ISLAMABAD -- The number of Pakistanis killed by improvised explosive devices (IEDs) has dropped dramatically this year because of military operations targeting militants and terrorist networks, data show.
The number of IEDs peaked between 2009 and 2014 but plummeted once security forces launched Operation Zarb-e-Azb in North Waziristan in June 2014, according to the Pakistan Institute for Conflict and Security Studies (PICSS), an Islamabad-based think tank.
The most IED deaths occurred in 2013, with 718 in 426 explosions, the PICSS Militancy Database shows.

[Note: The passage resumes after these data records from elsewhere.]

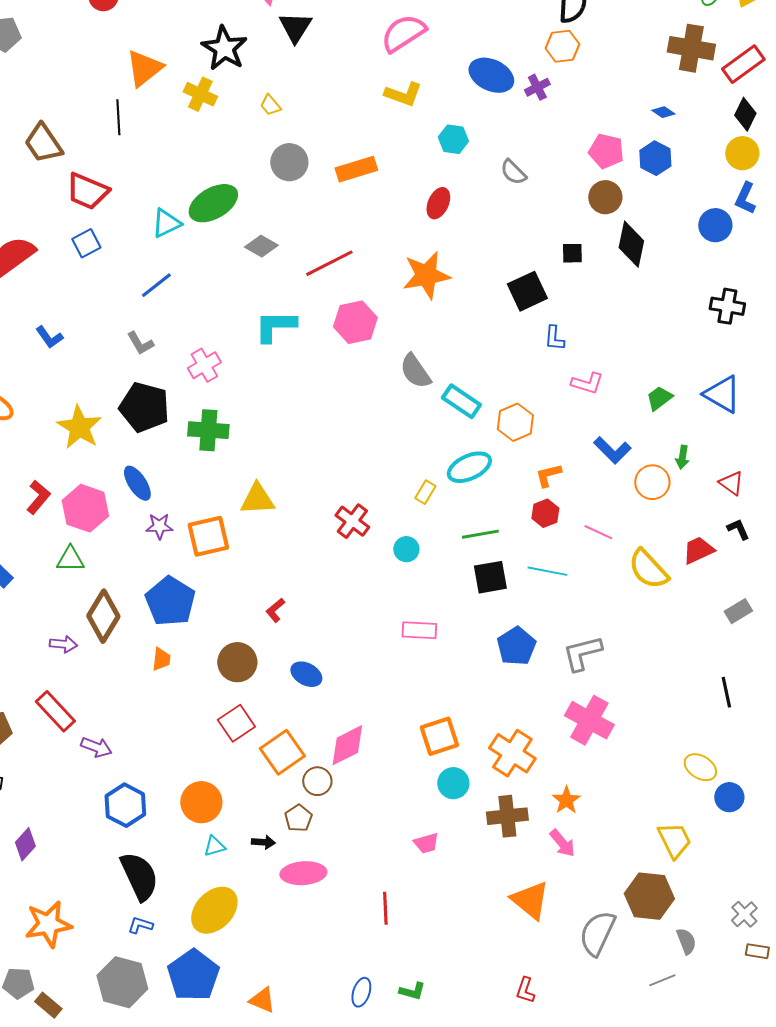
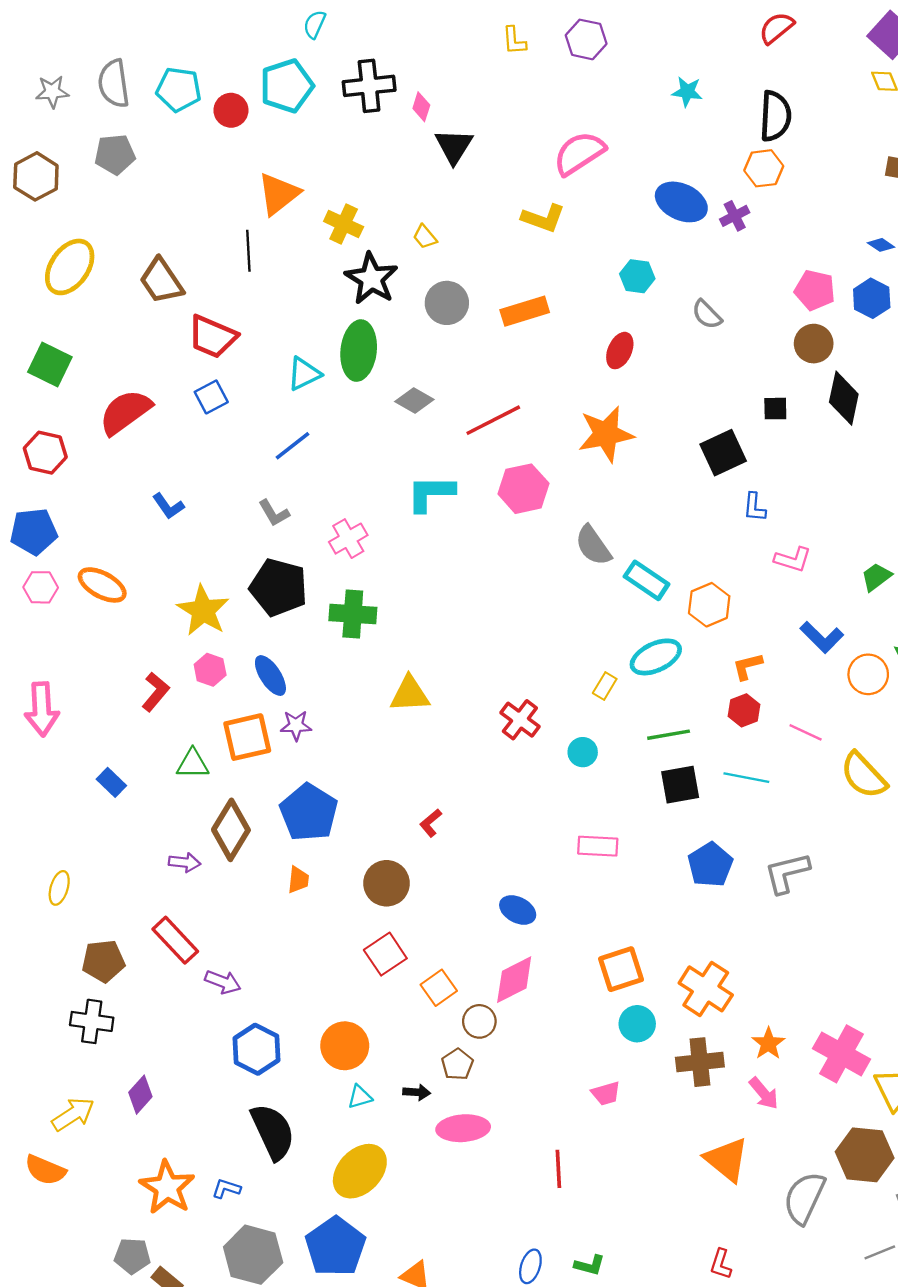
black star: (224, 48) -> (371, 279), moved
yellow L-shape: (403, 94) -> (543, 218), moved
green ellipse: (213, 203) -> (359, 351), turned -54
pink hexagon: (85, 508) -> (210, 670), moved, size x0.6
orange square: (208, 536) -> (247, 737), moved
blue ellipse: (306, 674) -> (518, 910), moved
pink cross: (589, 720) -> (842, 1054), moved
orange square: (282, 752) -> (439, 988), size x0.7
orange star: (48, 924) -> (167, 1187), turned -30
blue L-shape: (140, 925) -> (226, 1189), moved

Starting in 2014, a precipitous decline began. In 2015, 268 deaths from 268 explosions occurred.
So far this year, 53 IEDs have taken 61 lives -- the fewest attacks since 2003, when 19 IEDs exploded all year.
The 3rd deadliest weapon
IEDs are the third deadliest weapon of militants in Pakistan, according to PICSS. Physical assaults and suicide bombings top the list.
Between 2004 and 2015 more than 4,650 people were killed in IED blasts nationwide, PICSS added.
Operation Zarb-e-Azb minimised the ability of al-Qaeda, the Taliban and other banned groups to stage massive attacks, Peshawar-based security analyst Brig. (ret.) Mehmood Shah told Pakistan Forward.
"South Waziristan and North Waziristan were the hubs of the terrorists’ network," Shah said. "The military cleared those areas of militants."
During Zarb-e-Azb, troops seized weapons, explosives and other IED materials, which ended the terrorists' ability to carry out large explosions, he sid.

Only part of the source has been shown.